* _Task description_
Copy each line of the entries below that contains the string "purchase".

* _Data extracts_
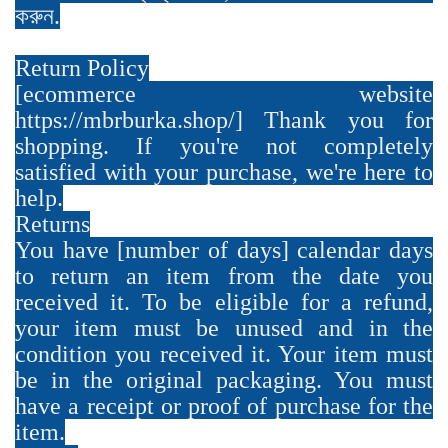
করুন.
Return Policy
[ecommerce website
https://mbrburka.shop/] Thank you for
shopping. If you're not completely
satisfied with your purchase, we're here to
help.
Returns
You have [number of days] calendar days
to return an item from the date you
received it. To be eligible for a refund,
your item must be unused and in the
condition you received it. Your item must
be in the original packaging. You must
have a receipt or proof of purchase for the
item.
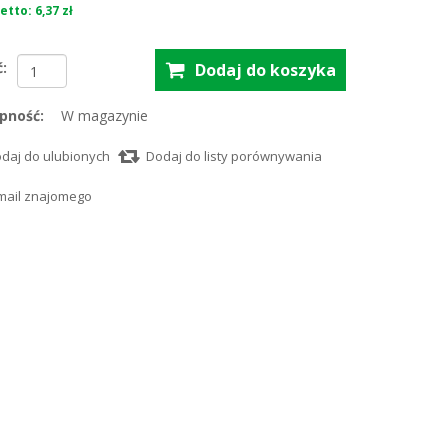
tto: 6,37 zł
ć:
pność:
W magazynie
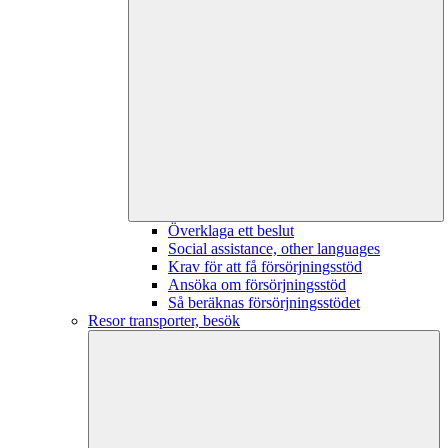
Överklaga ett beslut
Social assistance, other languages
Krav för att få försörjningsstöd
Ansöka om försörjningsstöd
Så beräknas försörjningsstödet
Resor transporter, besök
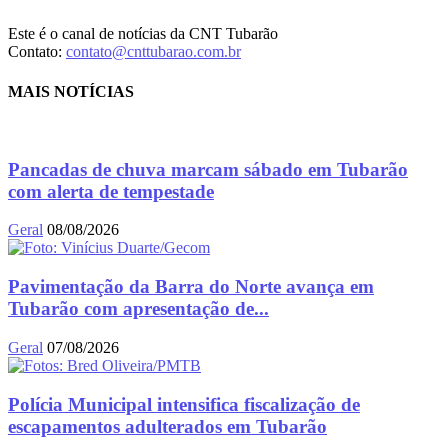
Este é o canal de notícias da CNT Tubarão
Contato:
contato@cnttubarao.com.br
MAIS NOTÍCIAS
Pancadas de chuva marcam sábado em Tubarão
com alerta de tempestade
Geral
08/08/2026
Pavimentação da Barra do Norte avança em
Tubarão com apresentação de...
Geral
07/08/2026
Polícia Municipal intensifica fiscalização de
escapamentos adulterados em Tubarão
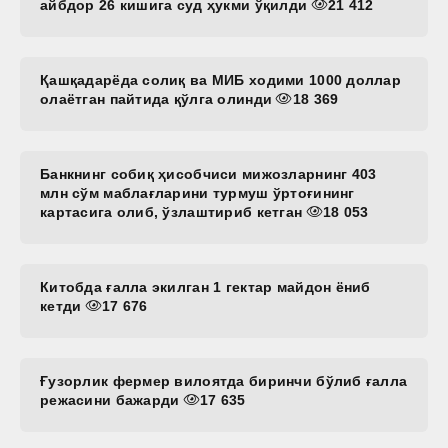
айбдор 26 кишига суд ҳукми ўқилди
21 412
Қашқадарёда солиқ ва МИБ ходими 1000 доллар
олаётган пайтида қўлга олинди
18 369
Банкнинг собиқ ҳисобчиси мижозларнинг 403
млн сўм маблағларини турмуш ўртоғининг
картасига олиб, ўзлаштириб кетган
18 053
Китобда ғалла экилган 1 гектар майдон ёниб
кетди
17 676
Ғузорлик фермер вилоятда биринчи бўлиб ғалла
режасини бажарди
17 635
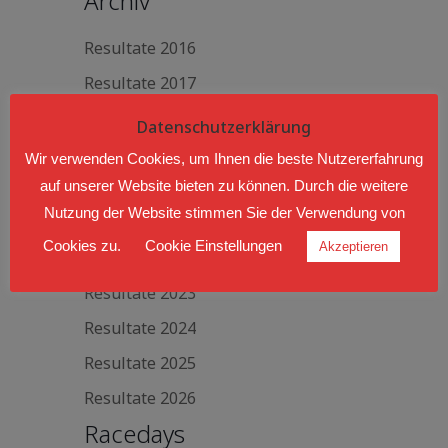
Archiv
Resultate 2016
Resultate 2017
Resultate 2018
Datenschutzerklärung
Resultate 2019
Wir verwenden Cookies, um Ihnen die beste Nutzererfahrung
auf unserer Website bieten zu können. Durch die weitere
Resultate 2020
Nutzung der Website stimmen Sie der Verwendung von
Resultate 2021
Cookies zu.
Cookie Einstellungen
Akzeptieren
Resultate 2022
Resultate 2023
Resultate 2024
Resultate 2025
Resultate 2026
Racedays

* _Output for this exercise_
satisfied with your purchase, we're here to
have a receipt or proof of purchase for the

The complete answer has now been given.